◆ **WHAT THE TASK REQUIRES**
In the entries below, every line with the string "быть" is to be reported.

◆ **INPUT MATERIAL**
□ □ □ □ □ □ □

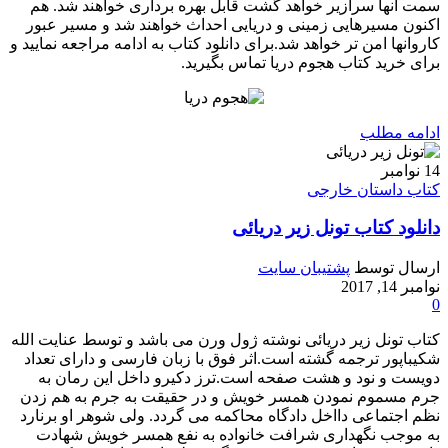
سمت آنها سرازیر خواهد گشت قابل بهره برداری خواهند شد. هم
اکنون مسیرهایی زمینی و دریایی احداث خواهند شد و مسیر عبور
کاروانها امن تر خواهد شد.برای دانلود کتاب به ادامه مراجعه نمایید و
برای خرید کتاب هجوم دریا تماس بگیرید.
ادامه مطلب
14
نوامبر
کتاب داستان خارجی
دانلود کتاب تونل زیر دریائی
ارسال توسط
پشتیبان سایت
نوامبر 14, 2017
0
کتاب تونل زیر دریائی نوشته ژول ورن می باشد و توسط عنایت الله
شکیباپور ترجمه گشته است.اثر فوق با زبان فارسی و دارای تعداد
دویست و نود و هشت صفحه است.ترز دكیرو داخل این رمان به
جرم مسموم نمودن همسر خویش و در حقیقت به جرم به هم زدن
نظم اجتماعی دااخل دادگاه محاكمه می گردد. ولی شوهر او برنارد
به موجب نگهداری شرافت خانواده به نفع همسر خویش شهادت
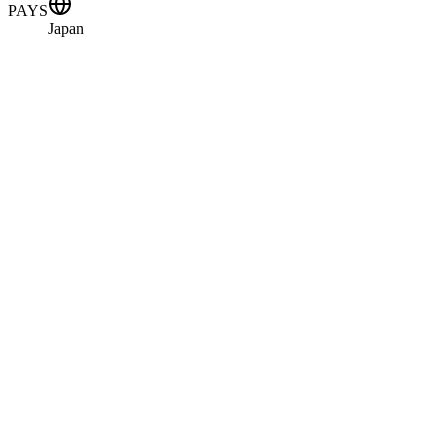
PAYS
Japan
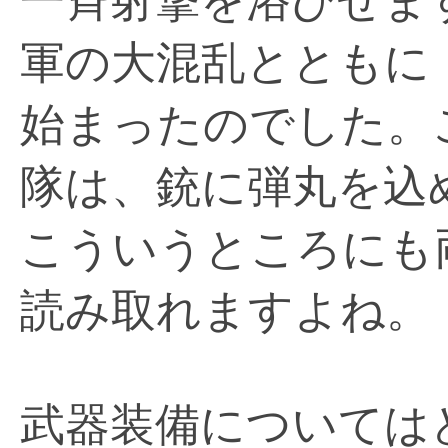
一斉射撃を浴びせま
軍の大混乱とともに
始まったのでした。
隊は、銃に弾丸を込
こういうところにも
読み取れますよね。
武器装備については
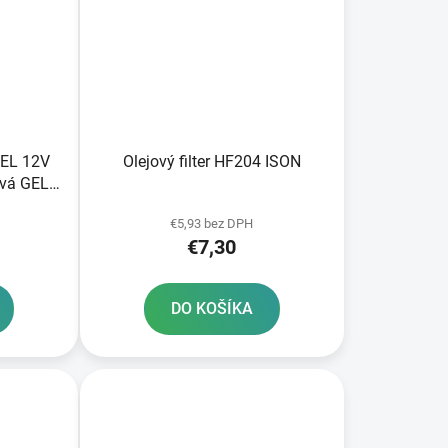
GEL 12V
Olejový filter HF204 ISON
vá GEL
3 FULBAT
€5,93 bez DPH
obe
€7,30
DO KOŠÍKA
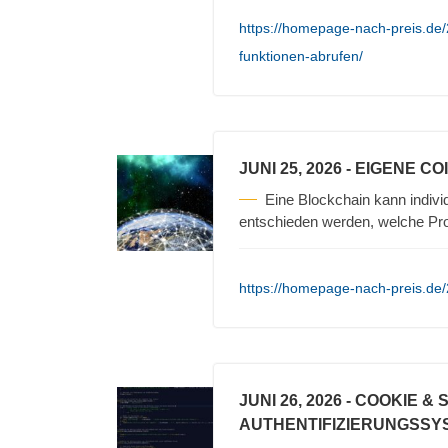
https://homepage-nach-preis.de
funktionen-abrufen/
JUNI 25, 2026
- EIGENE C
Eine Blockchain kann individu
entschieden werden, welche P
https://homepage-nach-preis.de/
JUNI 26, 2026
- COOKIE & 
AUTHENTIFIZIERUNGSSY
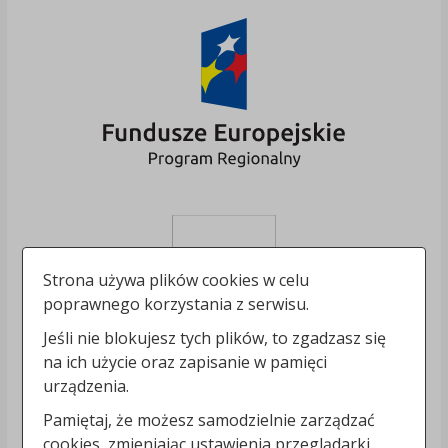
Strona używa plików cookies w celu
poprawnego korzystania z serwisu.
Jeśli nie blokujesz tych plików, to zgadzasz się
na ich użycie oraz zapisanie w pamięci
urządzenia.
Pamiętaj, że możesz samodzielnie zarządzać
cookies, zmieniając ustawienia przeglądarki.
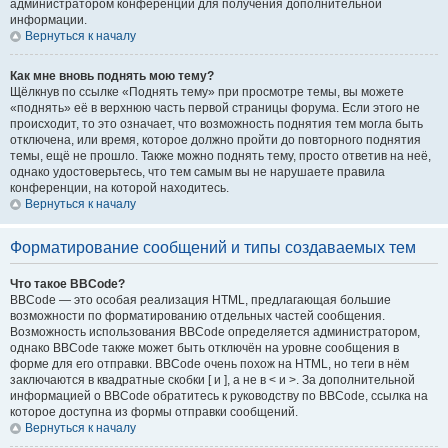
администратором конференции для получения дополнительной
информации.
Вернуться к началу
Как мне вновь поднять мою тему?
Щёлкнув по ссылке «Поднять тему» при просмотре темы, вы можете
«поднять» её в верхнюю часть первой страницы форума. Если этого не
происходит, то это означает, что возможность поднятия тем могла быть
отключена, или время, которое должно пройти до повторного поднятия
темы, ещё не прошло. Также можно поднять тему, просто ответив на неё,
однако удостоверьтесь, что тем самым вы не нарушаете правила
конференции, на которой находитесь.
Вернуться к началу
Форматирование сообщений и типы создаваемых тем
Что такое BBCode?
BBCode — это особая реализация HTML, предлагающая большие
возможности по форматированию отдельных частей сообщения.
Возможность использования BBCode определяется администратором,
однако BBCode также может быть отключён на уровне сообщения в
форме для его отправки. BBCode очень похож на HTML, но теги в нём
заключаются в квадратные скобки [ и ], а не в < и >. За дополнительной
информацией о BBCode обратитесь к руководству по BBCode, ссылка на
которое доступна из формы отправки сообщений.
Вернуться к началу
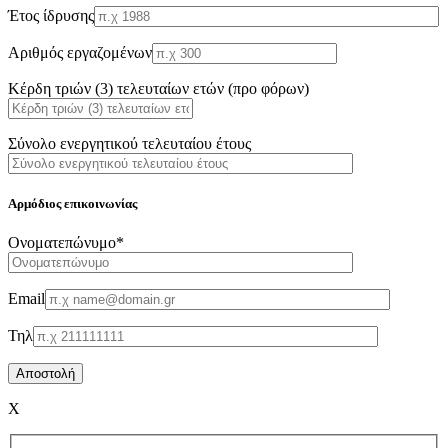
Έτος ίδρυσης
Αριθμός εργαζομένων
Κέρδη τριών (3) τελευταίων ετών (προ φόρων)
Σύνολο ενεργητικού τελευταίου έτους
Αρμόδιος επικοινωνίας
Oνοματεπώνυμο*
Email
Τηλ
X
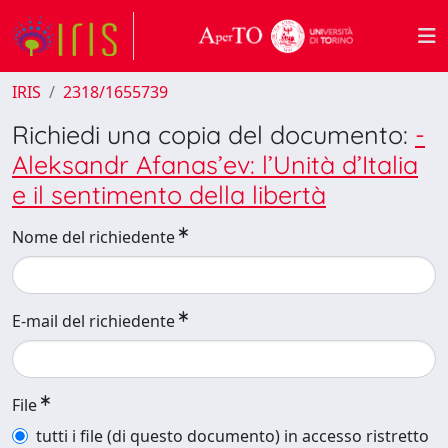
IRIS
2318/1655739
Richiedi una copia del documento:
-
Aleksandr Afanas’ev: l’Unità d’Italia
e il sentimento della libertà
Nome del richiedente
E-mail del richiedente
File
tutti i file (di questo documento) in accesso ristretto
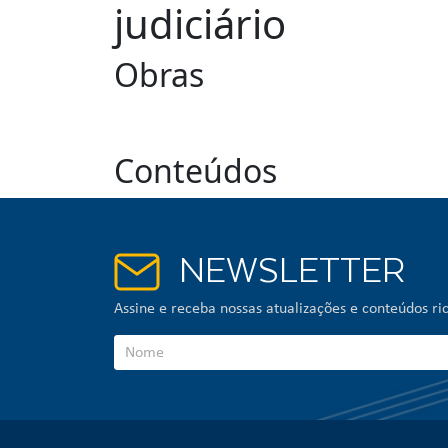
judiciário
Obras
Conteúdos
NEWSLETTER
Assine e receba nossas atualizações e conteúdos ric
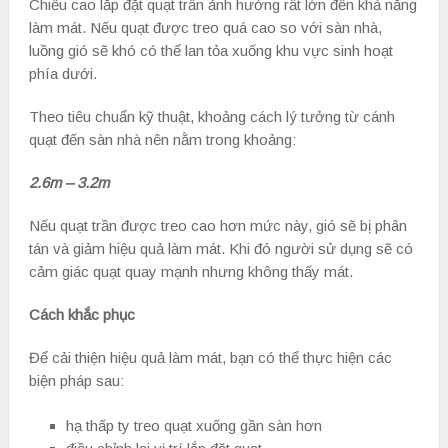
Chiều cao lắp đặt quạt trần ảnh hưởng rất lớn đến khả năng
làm mát. Nếu quạt được treo quá cao so với sàn nhà,
luồng gió sẽ khó có thể lan tỏa xuống khu vực sinh hoạt
phía dưới.
Theo tiêu chuẩn kỹ thuật, khoảng cách lý tưởng từ cánh
quạt đến sàn nhà nên nằm trong khoảng:
2.6m – 3.2m
Nếu quạt trần được treo cao hơn mức này, gió sẽ bị phân
tán và giảm hiệu quả làm mát. Khi đó người sử dụng sẽ có
cảm giác quạt quay mạnh nhưng không thấy mát.
Cách khắc phục
Để cải thiện hiệu quả làm mát, bạn có thể thực hiện các
biện pháp sau:
hạ thấp ty treo quạt xuống gần sàn hơn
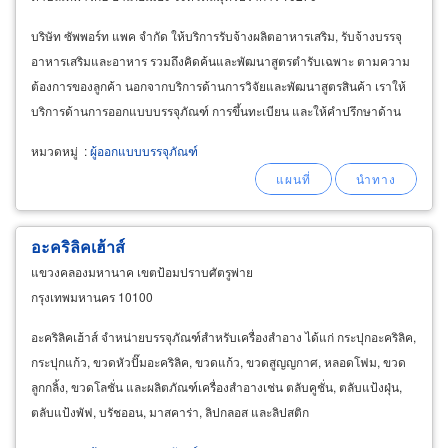
บริษัท ซัพพอร์ท แพค จำกัด ให้บริการรับจ้างผลิตอาหารเสริม, รับจ้างบรรจุ
อาหารเสริมและอาหาร รวมถึงคิดค้นและพัฒนาสูตรตำรับเฉพาะ ตามความ
ต้องการของลูกค้า นอกจากบริการด้านการวิจัยและพัฒนาสูตรสินค้า เราให้
บริการด้านการออกแบบบรรจุภัณฑ์ การขึ้นทะเบียน และให้คำปรึกษาด้าน
การพัฒนาผลิตภัณฑ์โดยเภสัชกร และนักโภชนาการ
หมวดหมู่
:
ผู้ออกแบบบรรจุภัณฑ์
อะคริลิคเฮ้าส์
แขวงคลองมหานาค เขตป้อมปราบศัตรูพ่าย
กรุงเทพมหานคร 10100
อะคริลิคเฮ้าส์ จำหน่ายบรรจุภัณฑ์สำหรับเครื่องสำอาง ได้แก่ กระปุกอะคริลิค,
กระปุกแก้ว, ขวดหัวปั๊มอะคริลิค, ขวดแก้ว, ขวดสูญญกาศ, หลอดโฟม, ขวด
ลูกกลิ้ง, ขวดโลชั่น และผลิตภัณฑ์เครื่องสำอางเช่น ตลับคูชั่น, ตลับแป้งฝุ่น,
ตลับแป้งพัฟ, บรัชออน, มาสคาร่า, ลิปกลอส และลิปสติก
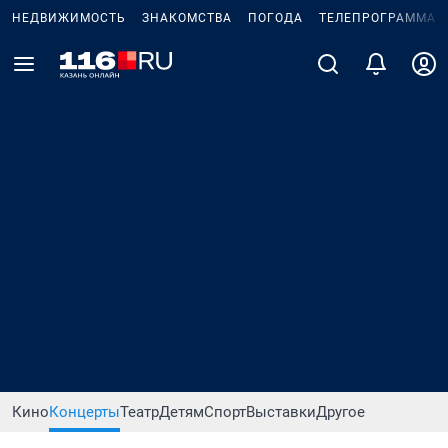
НЕДВИЖИМОСТЬ
ЗНАКОМСТВА
ПОГОДА
ТЕЛЕПРОГРАММА
Кино
Концерты
Театр
Детям
Спорт
Выставки
Другое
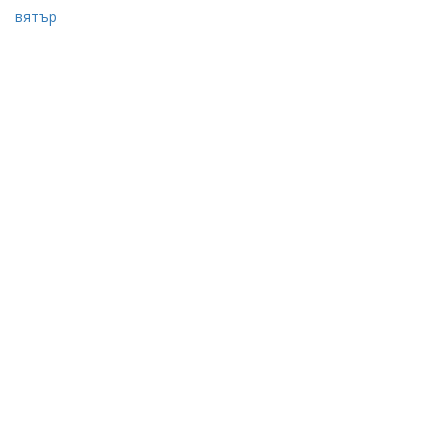
вятър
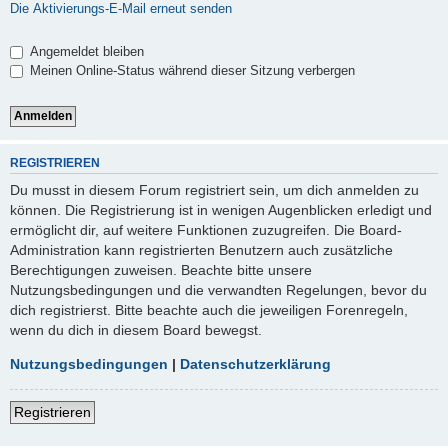
Die Aktivierungs-E-Mail erneut senden
Angemeldet bleiben
Meinen Online-Status während dieser Sitzung verbergen
REGISTRIEREN
Du musst in diesem Forum registriert sein, um dich anmelden zu
können. Die Registrierung ist in wenigen Augenblicken erledigt und
ermöglicht dir, auf weitere Funktionen zuzugreifen. Die Board-
Administration kann registrierten Benutzern auch zusätzliche
Berechtigungen zuweisen. Beachte bitte unsere
Nutzungsbedingungen und die verwandten Regelungen, bevor du
dich registrierst. Bitte beachte auch die jeweiligen Forenregeln,
wenn du dich in diesem Board bewegst.
Nutzungsbedingungen
|
Datenschutzerklärung
Registrieren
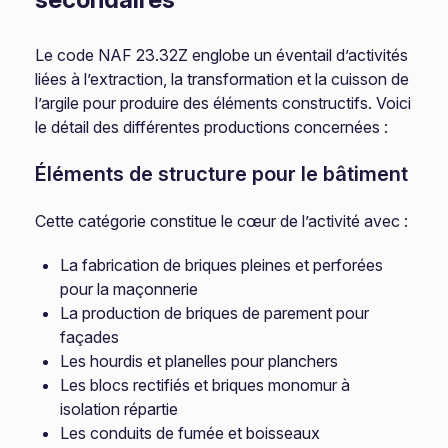
Le code NAF 23.32Z englobe un éventail d’activités
liées à l’extraction, la transformation et la cuisson de
l’argile pour produire des éléments constructifs. Voici
le détail des différentes productions concernées :
Éléments de structure pour le bâtiment
Cette catégorie constitue le cœur de l’activité avec :
La fabrication de briques pleines et perforées
pour la maçonnerie
La production de briques de parement pour
façades
Les hourdis et planelles pour planchers
Les blocs rectifiés et briques monomur à
isolation répartie
Les conduits de fumée et boisseaux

□ □ □ □ □ □ □

◆ **WORKED SOLUTION**
происходит, то это означает, что возможность поднятия тем могла быть
однако BBCode также может быть отключён на уровне сообщения в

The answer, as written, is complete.